Published: 02.11.2022 18:50:03
Modified: 2022-11-02 18:49:44
The end of October always seemed to me to be the end of everything before it and the beginning of our annual hibernation. During my contract time, it was time to cover piles of wood with tarps or risk prying them apart in the morning. The cloudiest month of the year is upon us – what Frost calls “bare November days before the snow comes” – and it sometimes takes some conscious effort to keep the darkness from affecting us.
Halloween is a time to get your winter wood under your roof and your winter tires on the car. The summer car — gas tank full to the brim to avoid condensation, tires inflated up to 60 pounds to avoid flat spots, rodent repellent strewn everywhere, battery disconnected and radio antenna stowed in the trunk — will be under protection within the week unless it acts a magic of Indian summer should give us a little breather from the cold. The blast furnace oil came on Halloween, after that I didn’t need any more scares; The wood boiler will be trained this winter. Even on this holiday, I don’t look back too fondly on my bachelor life, which ended on that day 63 years ago.
In short, it’s pretty much the end of the preparations and the start of turning towards the season we’ve been preparing for. The good news for us elderly folks with nowhere to go is that winters these days don’t hold a candle to those we remember (precisely). Still, the picture of New England in November is one of being buttoned, zipped, and fastened against whatever the next four or five months have in store for us. I have a shovel and broom on the porch by the back door; I’ve swapped out the full-length screens in the outer doors for storm sashes; I have a sharp walking stick at each end of the hundred feet between the house and the barn; and my cleated boots and Ice Creepers are ready just outside the back door. The emergency generator is full of gas. What could possibly go wrong?
Well, judging by what passes as news these days, a lot can – and probably will – go wrong. The climax of another election cycle is upon us, and it’s hard to find a source of information anywhere that doesn’t predict the apocalypse, the end of civilization as we know it, the creation of a police state, or the carpet that will be ripped out of the ground our oldest and neediest citizens.
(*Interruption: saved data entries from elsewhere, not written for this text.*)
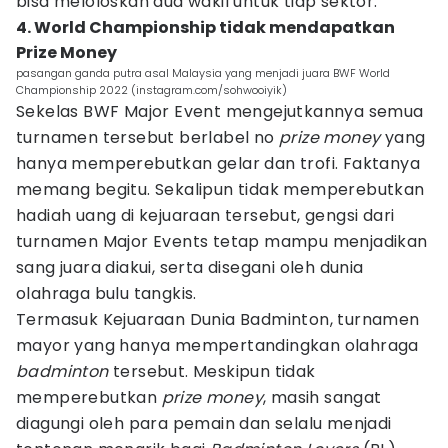
bisa meloloskan dua wakil untuk tiap sektor.
4. World Championship tidak mendapatkan
Prize Money
pasangan ganda putra asal Malaysia yang menjadi juara BWF World
Championship 2022 (instagram.com/sohwooiyik)
Sekelas BWF Major Event mengejutkannya semua
turnamen tersebut berlabel no
prize money
yang
hanya memperebutkan gelar dan trofi. Faktanya
memang begitu. Sekalipun tidak memperebutkan
hadiah uang di kejuaraan tersebut, gengsi dari
turnamen Major Events tetap mampu menjadikan
sang juara diakui, serta disegani oleh dunia
olahraga bulu tangkis.
Termasuk Kejuaraan Dunia Badminton, turnamen
mayor yang hanya mempertandingkan olahraga
badminton
tersebut. Meskipun tidak
memperebutkan
prize money
, masih sangat
diagungi oleh para pemain dan selalu menjadi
We see videos of armed thugs in riot gear “surveillance” polling stations where voters are most likely to be intimidated. We’re being warned that our Social Security benefits (which are going to go up quite a bit soon – yay!) are ending; that insulin costs will return to their previous levels; a nationwide ban on abortion. We hear that the current campaign is the most expensive mid-term competition ever and we can’t help but wonder how the results could possibly be worth all the millions that have been spent on it. But obviously they are.
All the scare tactics, name calling, and conspiracy theories that are more prevalent today than possibly in 1824 and 1860 seem particularly silly in a country bisected by the “mighty” Mississippi, whose channel is not presently deep enough for navigation; in a developed nation where a city will soon be transporting water to houses whose faucets are dry; in a land watered by the once-robust Colorado that the sea no longer reaches. In schools and malls and theaters where we can no longer feel safe from deceptive lunatics carrying weapons designed primarily to kill people. Even in homes no longer safe from creatures from the internet’s black lagoon, armed with (in this most recent case) hammers, anger and ignorance. We seem much safer about what we are against than what we are for. Our thirst for dominance and control confirms Henry Kissinger’s famous description of power as “the ultimate aphrodisiac.” And while we’re arguing over trifles to win votes, someone steals our car in the garage.
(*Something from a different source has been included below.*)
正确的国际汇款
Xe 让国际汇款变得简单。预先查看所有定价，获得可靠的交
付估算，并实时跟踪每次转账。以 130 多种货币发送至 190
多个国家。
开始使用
Neither you nor I know how the forthcoming election will turn out. We also don’t know if the losers will be bad losers. We had a flood of it, and it turned out to be dangerous not only for our republic, but also for our health. Remember the Stones’ chant, “You can’t always get what you want”? It should be the theme song of the representative government.
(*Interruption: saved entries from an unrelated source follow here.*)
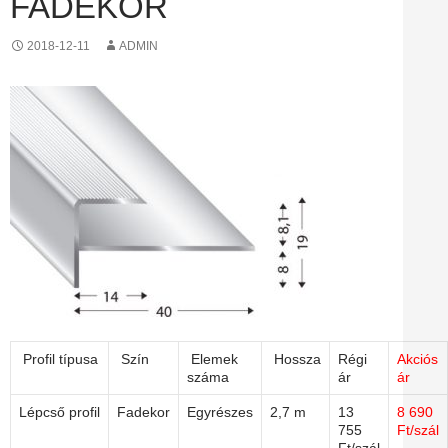
FADEKOR
2018-12-11
ADMIN
Profil típusa
Szín
Elemek
Hossza
Régi
Akciós
száma
ár
ár
Lépcső profil
Fadekor
Egyrészes
2,7 m
13
8 690
755
Ft/szál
Meanwhile, here in the center of the civilized world, we get our wood and, depending on our living situation, collect a stack of books in an armchair by the wood stove or wax our skis and pray outright for less warming this year. There is an unchanging aura, a permanence suggested by a pile of wood near the door of a house with smoke in the chimney, a light in the window and people inside who voted weeks ago. They will meet the results of raging struggle elsewhere in the country with the wry humor and caution born of centuries of ingrained habits in a never-ending battle with unpredictable nature.